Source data

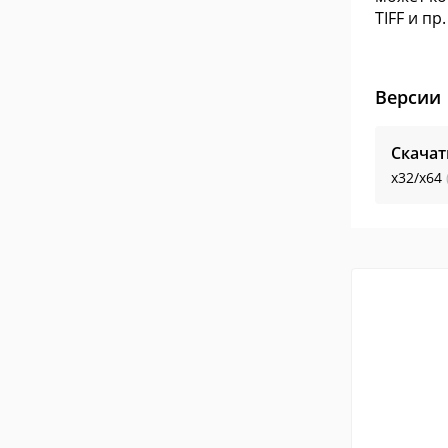
TIFF и пр.
Версии
Скачат
x32/x64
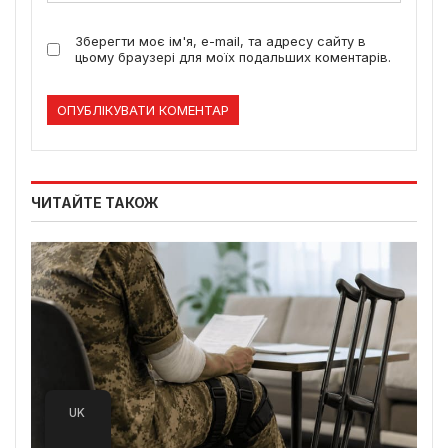
Зберегти моє ім'я, e-mail, та адресу сайту в
цьому браузері для моїх подальших коментарів.
ЧИТАЙТЕ ТАКОЖ
UK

- Prompt: Pictures are to be omitted; otherwise, write out the data exactly as it appears.

- Finished task:
TIFF и пр.
Версии
Скачат
x32/x64
Зберегти моє ім'я, e-mail, та адресу сайту в
цьому браузері для моїх подальших коментарів.
ЧИТАЙТЕ ТАКОЖ
UK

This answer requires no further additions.